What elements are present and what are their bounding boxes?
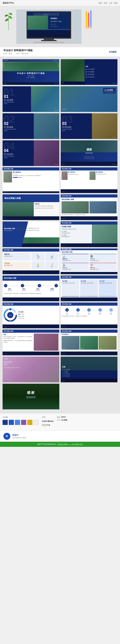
slide-thumb-section01[interactable]: 01 01 01 论文背景 Paper Background 某某大学 bbox=[3, 86, 59, 112]
slide-thumb-20[interactable]: 请在这里输入标题 ★ ★ ★ ★ ★ 标题一说明 标题二说明 bbox=[61, 302, 117, 328]
svg-text:人员: 人员 bbox=[9, 314, 12, 316]
slide-row-5: 请在这里输入标题 输入您的姓名 2018.01.01 请在这里输入您的内容文字，… bbox=[3, 167, 117, 193]
page-header: 某某设计平台 首页 分类 上传 登录 bbox=[0, 0, 120, 6]
slide-thumb-cover[interactable]: 某某大学 UNIVERSITY 毕业设计 答辩通用PPT模板 作者：某某 专业：… bbox=[3, 59, 59, 85]
promo-text: 更多PPT优质资源请访问 bbox=[37, 443, 56, 446]
slide-row-4: 04 04 04 论文结论 Paper Conclusions 某某大学 bbox=[3, 140, 117, 166]
slide3-logo: 某某大学 bbox=[55, 110, 59, 111]
svg-point-4 bbox=[9, 12, 13, 16]
color-swatch-2 bbox=[9, 420, 14, 425]
fonts-section: 字体 Arial Black 方正字体 bbox=[42, 416, 53, 428]
product-category: 呆鸟图库 bbox=[109, 51, 116, 53]
slide-thumb-section02[interactable]: 02 02 02 理论框架 Theoretical Framework 某某大学 bbox=[3, 113, 59, 139]
color-swatch-1 bbox=[3, 420, 8, 425]
slide-thumb-25[interactable]: 感谢 您的聆听 某某大学 bbox=[3, 384, 59, 409]
slide7-logo: 某某大学 bbox=[55, 164, 59, 165]
slide8-logo: 某某大学 bbox=[113, 164, 117, 165]
toc-item-1: 01 01 论文背景 bbox=[85, 68, 116, 70]
slide6-logo: 某某大学 bbox=[113, 137, 117, 138]
slide-thumb-14[interactable]: 请在这里输入标题 在这输入标题 请在这里输入您的内容文字说明 ▶ 小标题一 请在… bbox=[61, 222, 117, 247]
slide-thumb-23[interactable]: 小学 这是我学的 理由 请在这里输入您的内容文字详情介绍 某某大学 bbox=[3, 357, 59, 382]
format-value: PPTX bbox=[61, 416, 66, 418]
cover-title: 毕业设计 答辩通用PPT模板 bbox=[4, 72, 58, 74]
slide-thumb-thanks[interactable]: 感谢 您的聆听 请在这里输入正文内容 请在这里输入正文内容 某某大学 某某大学 bbox=[61, 140, 117, 166]
nav-home[interactable]: 首页 bbox=[98, 2, 102, 4]
slide-row-12: 小学 这是我学的 理由 请在这里输入您的内容文字详情介绍 某某大学 目录 bbox=[3, 357, 117, 382]
toc-item-4: 04 04 论文结论 bbox=[85, 76, 116, 78]
slide-row-10: 请在这里输入标题 人员 👤 bbox=[3, 302, 117, 328]
color-swatch-4 bbox=[21, 420, 26, 425]
svg-rect-25 bbox=[88, 15, 89, 28]
slide-thumb-13[interactable]: 请在这里输入标题 请输入副标题内容 请在这里输入您的内容文字说明详情介绍文字内容… bbox=[3, 222, 59, 247]
site-logo: 某某设计平台 bbox=[3, 2, 14, 4]
slide-row-13: 感谢 您的聆听 某某大学 bbox=[3, 384, 117, 409]
slide-thumb-24[interactable]: 目录 01 论文背景 综合概述 03 研究过程 bbox=[61, 357, 117, 382]
slide-thumb-12[interactable]: 请在这里输入标题 请在这里输入标题 请在这里输入内容说明文字，可以更改文字大小颜… bbox=[61, 194, 117, 220]
nav-login[interactable]: 登录 bbox=[114, 2, 117, 4]
slide-thumb-15[interactable]: 请在这里输入标题 创新之处 请在这里输入内容 不足之处 请在这里输入内容 bbox=[3, 248, 59, 274]
slide-thumb-10[interactable]: 请在这里输入标题 输入您的姓名 请在这里输入内容文字 bbox=[61, 167, 117, 193]
brand-name: 好设计 bbox=[12, 434, 116, 436]
slide-thumb-16[interactable]: 请在这里输入标题 请在这里输入标题 🔬 研究方法 请在这里输入内容 📚 研究方法 bbox=[61, 248, 117, 274]
format-label: 格式 bbox=[57, 416, 60, 418]
slides-container: 某某大学 UNIVERSITY 毕业设计 答辩通用PPT模板 作者：某某 专业：… bbox=[0, 57, 120, 413]
toc-item-2: 02 02 综合概述 bbox=[85, 71, 116, 73]
svg-marker-23 bbox=[86, 10, 87, 13]
svg-text:作者：某某: 作者：某某 bbox=[50, 24, 56, 25]
product-showcase: 某某大学 毕业设计 答辩通用PPT模板 作者：某某 专业：某某专业 bbox=[0, 6, 120, 47]
slide-row-11: 请在这里输入标题 标题 您可以在这里输入正文内容，文字内容说明介绍，您可以更改文… bbox=[3, 330, 117, 355]
slide-row-1: 某某大学 UNIVERSITY 毕业设计 答辩通用PPT模板 作者：某某 专业：… bbox=[3, 59, 117, 85]
brand-text: 好设计 好学优秀设计资源 bbox=[12, 434, 116, 439]
slide-thumb-11[interactable]: 请在这里输入标题 标题在这 请在这里输入您的内容文字详情介绍说明 请在这里输入您… bbox=[3, 194, 59, 220]
slide-row-2: 01 01 01 论文背景 Paper Background 某某大学 bbox=[3, 86, 117, 112]
svg-rect-12 bbox=[27, 16, 48, 29]
nav-upload[interactable]: 上传 bbox=[109, 2, 112, 4]
svg-point-3 bbox=[5, 14, 8, 17]
svg-rect-22 bbox=[86, 13, 87, 28]
nav-links[interactable]: 首页 分类 上传 登录 bbox=[98, 2, 117, 4]
decoration-left bbox=[4, 10, 14, 30]
footer-brand: 好 好设计 好学优秀设计资源 bbox=[0, 430, 120, 442]
toc-heading: 目录 bbox=[85, 66, 116, 68]
cover-meta: 作者：某某 专业：某某专业 bbox=[4, 75, 58, 78]
empty-slot bbox=[61, 384, 117, 409]
fonts-label: 字体 bbox=[42, 416, 53, 418]
colors-section: 主色调 bbox=[3, 416, 39, 426]
color-swatch-3 bbox=[15, 420, 20, 425]
slide-thumb-toc[interactable]: 目录 目录 01 01 论文背景 02 02 综合概述 03 bbox=[61, 59, 117, 85]
slide5-logo: 某某大学 bbox=[55, 137, 59, 138]
svg-rect-20 bbox=[41, 40, 57, 41]
brand-logo: 好 bbox=[4, 433, 10, 440]
slide-thumb-21[interactable]: 请在这里输入标题 标题 您可以在这里输入正文内容，文字内容说明介绍，您可以更改文… bbox=[3, 330, 59, 355]
page-footer: 好 好设计 好学优秀设计资源 更多PPT优质资源请访问 某某设计网站 —— su… bbox=[0, 430, 120, 447]
svg-marker-26 bbox=[88, 12, 89, 15]
format-section: 格式: PPTX 大小: 12.5MB bbox=[57, 416, 67, 421]
toc-item-3: 03 03 研究过程 bbox=[85, 74, 116, 75]
slide-thumb-section04[interactable]: 04 04 04 论文结论 Paper Conclusions 某某大学 bbox=[3, 140, 59, 166]
product-info-bar: 毕业设计 答辩通用PPT模板 作者：某某 | 专业：某某专业 呆鸟图库 bbox=[0, 47, 120, 57]
promo-link[interactable]: 某某设计网站 —— sucat993.com bbox=[57, 443, 83, 446]
svg-text:专业：某某专业: 专业：某某专业 bbox=[51, 26, 58, 27]
brand-tagline: 好学优秀设计资源 bbox=[12, 436, 116, 439]
nav-category[interactable]: 分类 bbox=[104, 2, 107, 4]
color-swatches bbox=[3, 420, 39, 425]
svg-rect-21 bbox=[33, 42, 64, 43]
product-title-main: 毕业设计 答辩通用PPT模板 作者：某某 | 专业：某某专业 bbox=[4, 49, 33, 55]
promo-banner: 更多PPT优质资源请访问 某某设计网站 —— sucat993.com bbox=[0, 442, 120, 447]
svg-rect-19 bbox=[44, 39, 54, 40]
svg-text:毕业设计: 毕业设计 bbox=[51, 18, 58, 19]
slide-row-8: 请在这里输入标题 创新之处 请在这里输入内容 不足之处 请在这里输入内容 bbox=[3, 248, 117, 274]
slide-row-7: 请在这里输入标题 请输入副标题内容 请在这里输入您的内容文字说明详情介绍文字内容… bbox=[3, 222, 117, 247]
slide-thumb-22[interactable]: 请在这里输入标题 研究成果展示 图片说明 图片说明 图片说明 bbox=[61, 330, 117, 355]
svg-rect-17 bbox=[27, 29, 70, 30]
decoration-right bbox=[84, 10, 94, 30]
slide-thumb-18[interactable]: 请在这里输入标题 输入标题 请在这里输入内容文字说明 输入标题 请在这里输入内容… bbox=[61, 276, 117, 301]
slide-thumb-19[interactable]: 请在这里输入标题 人员 👤 bbox=[3, 302, 59, 328]
slide-thumb-section01en[interactable]: 01 论文背景 Paper Background 某某大学 bbox=[61, 86, 117, 112]
font-demo-1: Arial Black bbox=[42, 420, 53, 422]
slide-thumb-17[interactable]: 请在这里输入标题 1 2 3 4 步骤一 输入内容 bbox=[3, 276, 59, 301]
slide-thumb-9[interactable]: 请在这里输入标题 输入您的姓名 2018.01.01 请在这里输入您的内容文字，… bbox=[3, 167, 59, 193]
slide-thumb-section03[interactable]: 03 03 03 研究过程 Research Progress 某某大学 bbox=[61, 113, 117, 139]
svg-text:某某大学: 某某大学 bbox=[44, 14, 49, 15]
product-meta: 作者：某某 | 专业：某某专业 bbox=[4, 52, 33, 55]
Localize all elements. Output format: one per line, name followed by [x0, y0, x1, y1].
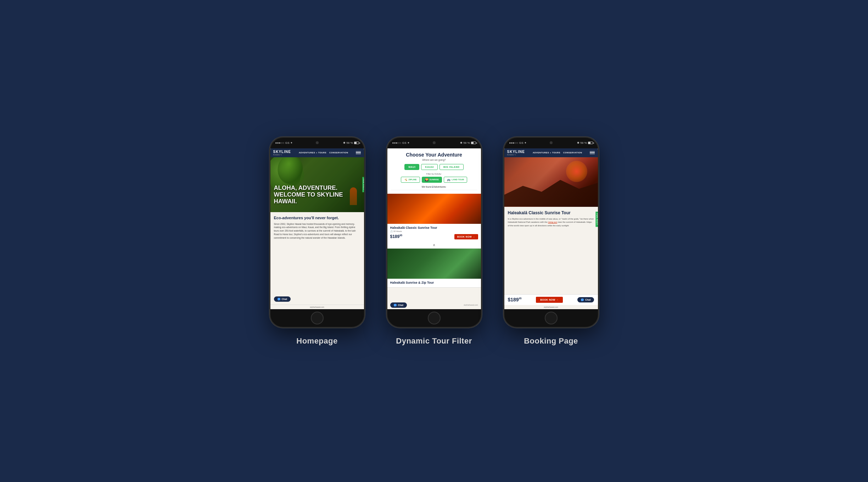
homepage-footer: skylinehawaii.com — [270, 305, 364, 309]
zipline-label: ZIPLINE — [409, 178, 417, 181]
phone-bottom-filter — [387, 309, 481, 327]
filter-subheading: Where are we going? — [391, 159, 477, 161]
tour-duration-1: 🕐 10 Hours — [390, 230, 478, 233]
tour-card-image-1 — [387, 194, 481, 224]
tour-name-2: Haleakalā Sunrise & Zip Tour — [390, 281, 478, 284]
landtour-icon: 🚌 — [447, 178, 450, 181]
homepage-content: Eco-adventures you'll never forget. Sinc… — [270, 212, 364, 305]
logo-name-3: SKYLINE — [507, 150, 525, 154]
zipline-icon: 🤸 — [404, 178, 408, 181]
chat-button-booking[interactable]: Chat — [577, 297, 594, 302]
phone-label-homepage: Homepage — [296, 336, 337, 346]
phone-label-booking: Booking Page — [524, 336, 578, 346]
phone-section-filter: ●●●○○ GS ✦ ✱ 58 % Choose Your Adventure … — [386, 137, 482, 346]
island-btn-kauai[interactable]: KAUAI — [421, 164, 438, 170]
website-url: skylinehawaii.com — [310, 306, 324, 308]
tour-card-image-2 — [387, 249, 481, 279]
sunrise-label: SUNRISE — [430, 178, 439, 181]
homepage-nav: SKYLINE HAWAI'I ADVENTURES + TOURS CONSE… — [270, 148, 364, 157]
phone-label-filter: Dynamic Tour Filter — [396, 336, 472, 346]
booking-tour-name: Haleakalā Classic Sunrise Tour — [508, 210, 594, 215]
battery-icon-3 — [588, 142, 593, 144]
phone-screen-homepage: SKYLINE HAWAI'I ADVENTURES + TOURS CONSE… — [270, 148, 364, 309]
phone-screen-filter: Choose Your Adventure Where are we going… — [387, 148, 481, 309]
phone-bottom-homepage — [270, 309, 364, 327]
hamburger-menu[interactable] — [356, 151, 361, 154]
phone-screen-booking: SKYLINE HAWAI'I ADVENTURES + TOURS CONSE… — [504, 148, 598, 309]
filter-heading: Choose Your Adventure — [391, 152, 477, 158]
clock-icon: 🕐 — [390, 230, 393, 233]
chat-label-2: Chat — [398, 304, 404, 306]
chat-button-homepage[interactable]: Chat — [274, 296, 291, 302]
tour-card-1: Haleakalā Classic Sunrise Tour 🕐 10 Hour… — [387, 194, 481, 249]
status-bar-booking: ●●●○○ GS ✦ ✱ 58 % — [504, 138, 598, 148]
phone-notch-3 — [550, 141, 553, 144]
status-left-filter: ●●●○○ GS ✦ — [392, 141, 410, 144]
nav-links-3: ADVENTURES + TOURS CONSERVATION — [533, 152, 582, 154]
results-count: 2 — [432, 186, 433, 188]
tour-price-row-1: $18995 BOOK NOW → — [390, 234, 478, 239]
chat-label-3: Chat — [585, 299, 591, 301]
home-button-3[interactable] — [545, 312, 558, 324]
skyline-logo: SKYLINE HAWAI'I — [273, 150, 291, 156]
activity-btn-zipline[interactable]: 🤸 ZIPLINE — [401, 177, 420, 183]
chat-bubble-icon — [278, 298, 280, 300]
tour-card-info-1: Haleakalā Classic Sunrise Tour 🕐 10 Hour… — [387, 224, 481, 242]
booking-content: FUN FACT Haleakalā Classic Sunrise Tour … — [504, 207, 598, 294]
nav-adventures-link-3[interactable]: ADVENTURES + TOURS — [533, 152, 560, 154]
website-url-2: skylinehawaii.com — [464, 304, 478, 306]
results-label: We found 2 Adventures: — [391, 186, 477, 190]
nav-conservation-link-3[interactable]: CONSERVATION — [563, 152, 582, 154]
home-button-2[interactable] — [428, 312, 441, 324]
booking-sky-glow — [566, 161, 587, 182]
logo-sub-3: HAWAI'I — [507, 154, 525, 156]
tour-cards-list: Haleakalā Classic Sunrise Tour 🕐 10 Hour… — [387, 194, 481, 301]
island-buttons: MAUI KAUAI BIG ISLAND — [391, 164, 477, 170]
homepage-hero: ALOHA, ADVENTURE. WELCOME TO SKYLINE HAW… — [270, 157, 364, 212]
website-url-3: skylinehawaii.com — [544, 306, 558, 308]
status-right-homepage: ✱ 58 % — [343, 141, 359, 144]
phone-homepage: ●●●○○ GS ✦ ✱ 58 % SKYLINE HAWAI'I ADVENT… — [269, 137, 365, 328]
activity-btn-landtour[interactable]: 🚌 LAND TOUR — [444, 177, 467, 183]
island-btn-maui[interactable]: MAUI — [404, 164, 419, 170]
status-bar-filter: ●●●○○ GS ✦ ✱ 58 % — [387, 138, 481, 148]
booking-hero — [504, 157, 598, 207]
booking-footer: skylinehawaii.com — [504, 305, 598, 309]
booking-tour-body: In a Skyline eco-adventure in the middle… — [508, 217, 594, 228]
phone-section-homepage: ●●●○○ GS ✦ ✱ 58 % SKYLINE HAWAI'I ADVENT… — [269, 137, 365, 346]
phone-filter: ●●●○○ GS ✦ ✱ 58 % Choose Your Adventure … — [386, 137, 482, 328]
filter-header: Choose Your Adventure Where are we going… — [387, 148, 481, 194]
highlight-text: rising sun — [548, 221, 557, 223]
logo-name: SKYLINE — [273, 150, 291, 154]
nav-conservation-link[interactable]: CONSERVATION — [329, 152, 348, 154]
hamburger-menu-3[interactable] — [590, 151, 595, 154]
activity-btn-sunrise[interactable]: 🌄 SUNRISE — [422, 177, 442, 183]
nav-adventures-link[interactable]: ADVENTURES + TOURS — [299, 152, 326, 154]
chat-bubble-icon-3 — [581, 299, 584, 301]
phone-notch-2 — [433, 141, 436, 144]
tour-card-2: Haleakalā Sunrise & Zip Tour — [387, 249, 481, 288]
booking-price: $18995 — [508, 297, 522, 302]
status-right-filter: ✱ 58 % — [460, 141, 476, 144]
eco-body: Since 2002, Skyline Hawaii has hosted th… — [274, 222, 360, 240]
card-expand-1[interactable]: ∧ — [387, 242, 481, 248]
book-now-btn-1[interactable]: BOOK NOW → — [454, 234, 478, 239]
nav-links: ADVENTURES + TOURS CONSERVATION — [299, 152, 348, 154]
phone-booking: ●●●○○ GS ✦ ✱ 58 % SKYLINE HAWAI'I ADVENT… — [503, 137, 599, 328]
chat-button-filter[interactable]: Chat — [390, 302, 407, 308]
logo-sub: HAWAI'I — [273, 154, 291, 156]
island-btn-bigisland[interactable]: BIG ISLAND — [439, 164, 463, 170]
status-right-booking: ✱ 58 % — [577, 141, 593, 144]
status-left-homepage: ●●●○○ GS ✦ — [275, 141, 293, 144]
phone-section-booking: ●●●○○ GS ✦ ✱ 58 % SKYLINE HAWAI'I ADVENT… — [503, 137, 599, 346]
hero-text: ALOHA, ADVENTURE. WELCOME TO SKYLINE HAW… — [274, 185, 360, 205]
book-now-btn-booking[interactable]: BOOK NOW → — [536, 297, 563, 303]
phone-bottom-booking — [504, 309, 598, 327]
home-button[interactable] — [311, 312, 324, 324]
filter-bottom-bar: Chat skylinehawaii.com — [387, 301, 481, 309]
sunrise-icon: 🌄 — [425, 178, 429, 181]
activity-buttons: 🤸 ZIPLINE 🌄 SUNRISE 🚌 LAND TOUR — [391, 177, 477, 183]
phone-notch — [316, 141, 319, 144]
activity-filter-label: Filter by Activity: — [391, 173, 477, 175]
booking-price-bar: $18995 BOOK NOW → Chat — [504, 294, 598, 305]
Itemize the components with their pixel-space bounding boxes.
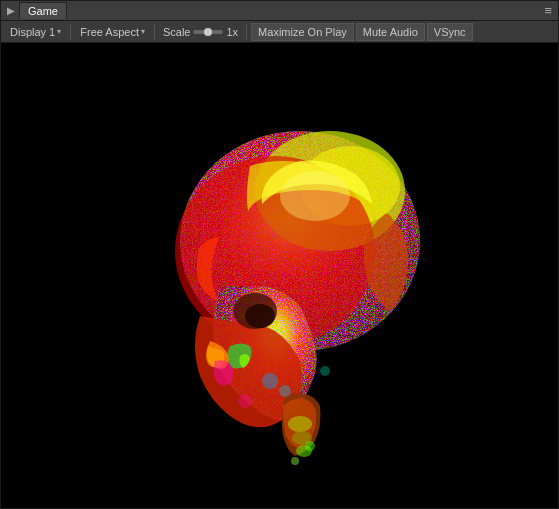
separator-2 (154, 25, 155, 39)
svg-point-9 (262, 373, 278, 389)
game-viewport (1, 43, 558, 508)
title-bar: ▶ Game ≡ (1, 1, 558, 21)
svg-point-13 (305, 441, 315, 451)
game-window: ▶ Game ≡ Display 1 ▾ Free Aspect ▾ Scale… (0, 0, 559, 509)
scale-slider-thumb (204, 28, 212, 36)
svg-point-12 (238, 394, 252, 408)
aspect-selector[interactable]: Free Aspect ▾ (75, 23, 150, 41)
aspect-dropdown-arrow: ▾ (141, 27, 145, 36)
scale-label: Scale (163, 26, 191, 38)
maximize-button[interactable]: Maximize On Play (251, 23, 354, 41)
display-selector[interactable]: Display 1 ▾ (5, 23, 66, 41)
display-dropdown-arrow: ▾ (57, 27, 61, 36)
display-label: Display 1 (10, 26, 55, 38)
scale-slider[interactable] (193, 30, 223, 34)
mute-label: Mute Audio (363, 26, 418, 38)
scale-control: Scale 1x (159, 25, 242, 39)
vsync-button[interactable]: VSync (427, 23, 473, 41)
svg-point-6 (288, 416, 312, 432)
toolbar: Display 1 ▾ Free Aspect ▾ Scale 1x Maxim… (1, 21, 558, 43)
svg-point-15 (280, 171, 350, 221)
mute-button[interactable]: Mute Audio (356, 23, 425, 41)
svg-point-11 (320, 366, 330, 376)
game-icon: ▶ (7, 5, 15, 16)
aspect-label: Free Aspect (80, 26, 139, 38)
svg-point-5 (245, 304, 275, 328)
svg-point-14 (291, 457, 299, 465)
separator-1 (70, 25, 71, 39)
game-tab[interactable]: Game (19, 2, 67, 19)
maximize-label: Maximize On Play (258, 26, 347, 38)
svg-point-10 (279, 385, 291, 397)
vsync-label: VSync (434, 26, 466, 38)
title-bar-left: ▶ Game (7, 2, 67, 19)
hamburger-icon[interactable]: ≡ (544, 3, 552, 18)
scale-value: 1x (226, 26, 238, 38)
skull-visualization (100, 86, 460, 466)
title-bar-right: ≡ (544, 3, 552, 18)
separator-3 (246, 25, 247, 39)
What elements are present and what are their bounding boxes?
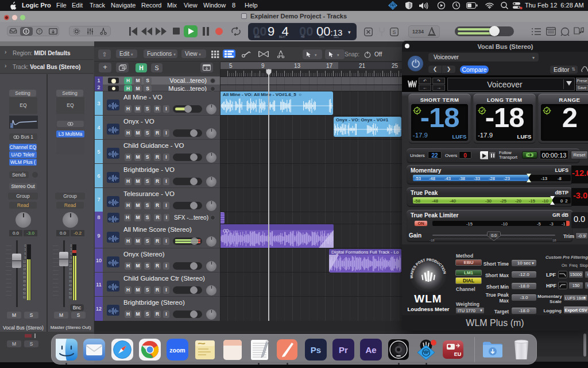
- svg-text:0.0: 0.0: [491, 233, 497, 237]
- svg-text:Pr: Pr: [339, 345, 348, 355]
- svg-text:EU: EU: [454, 351, 462, 357]
- svg-text:zoom: zoom: [169, 347, 185, 354]
- svg-text:?: ?: [38, 29, 41, 33]
- svg-text:Ps: Ps: [311, 345, 321, 355]
- svg-text:Ae: Ae: [366, 345, 377, 355]
- svg-text:S: S: [392, 29, 396, 35]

▶ What is expected: List the lines of the records where "cover" occurs.

▶ Completed task:
slide-thumb-cover[interactable]: 某某大学 UNIVERSITY 毕业设计 答辩通用PPT模板 作者：某某 专业：… bbox=[3, 59, 59, 85]
cover-title: 毕业设计 答辩通用PPT模板 bbox=[4, 72, 58, 74]
cover-meta: 作者：某某 专业：某某专业 bbox=[4, 75, 58, 78]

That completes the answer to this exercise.